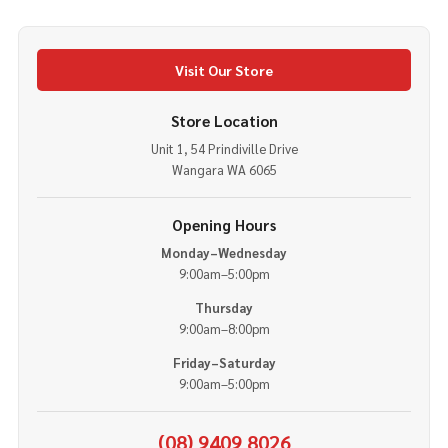
Visit Our Store
Store Location
Unit 1, 54 Prindiville Drive
Wangara WA 6065
Opening Hours
Monday–Wednesday
9:00am–5:00pm
Thursday
9:00am–8:00pm
Friday–Saturday
9:00am–5:00pm
(08) 9409 8026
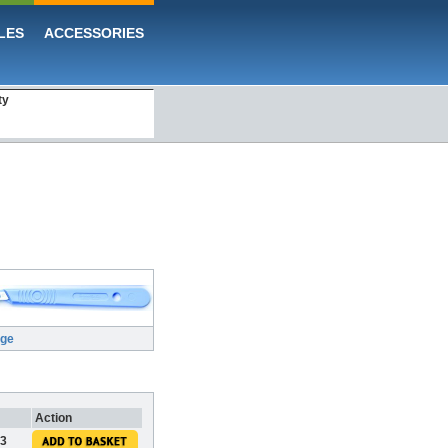
LES
ACCESSORIES
ty
rge
Action
43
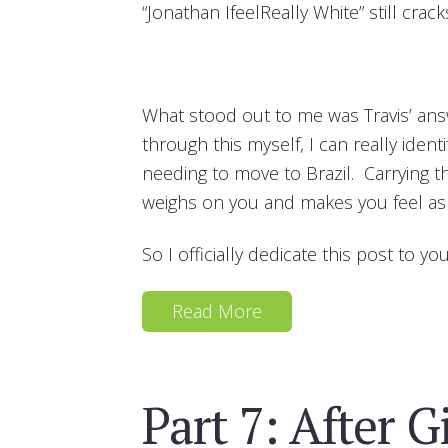
“Jonathan IfeelReally White” still crack
What stood out to me was Travis’ ans
through this myself, I can really identi
needing to move to Brazil. Carrying th
weighs on you and makes you feel as if
So I officially dedicate this post to you
Read More
Part 7: After G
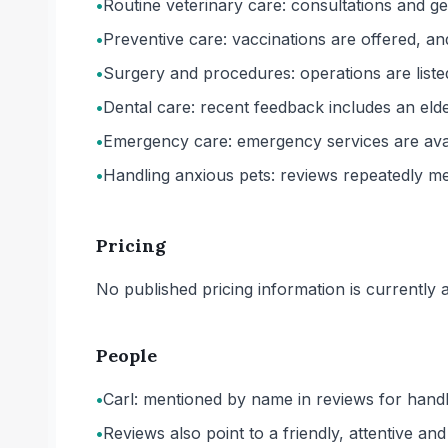
•
Routine veterinary care: consultations and g
•
Preventive care: vaccinations are offered, a
•
Surgery and procedures: operations are listed
•
Dental care: recent feedback includes an elde
•
Emergency care: emergency services are avai
•
Handling anxious pets: reviews repeatedly me
Pricing
No published pricing information is currently ava
People
•
Carl: mentioned by name in reviews for handli
•
Reviews also point to a friendly, attentive a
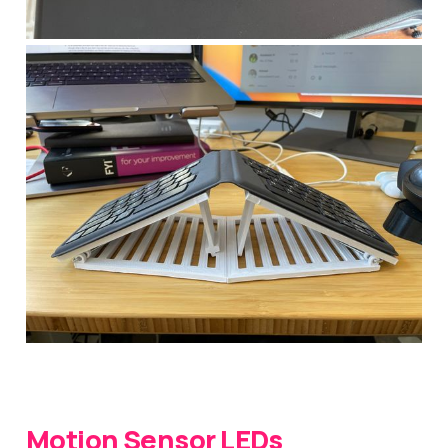
Motion Sensor LEDs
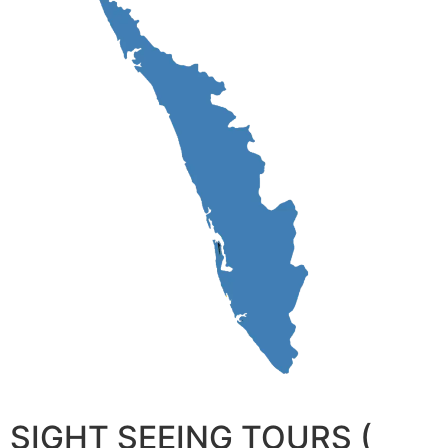
SIGHT SEEING TOURS (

* * *

### Task to carry out:
An exact copy of the lines above, from the first through the line that holds "through this myself, I can really identi", is what is needed; leave the pictures out.

### Task response:
Visit Our Store
Store Location
Unit 1, 54 Prindiville Drive
Wangara WA 6065
Opening Hours
Monday–Wednesday
9:00am–5:00pm
Thursday
9:00am–8:00pm
Friday–Saturday
9:00am–5:00pm
(08) 9409 8026
LES
ACCESSORIES
ty
rge
Action
43
“Jonathan IfeelReally White” still crack
What stood out to me was Travis’ ans
through this myself, I can really identi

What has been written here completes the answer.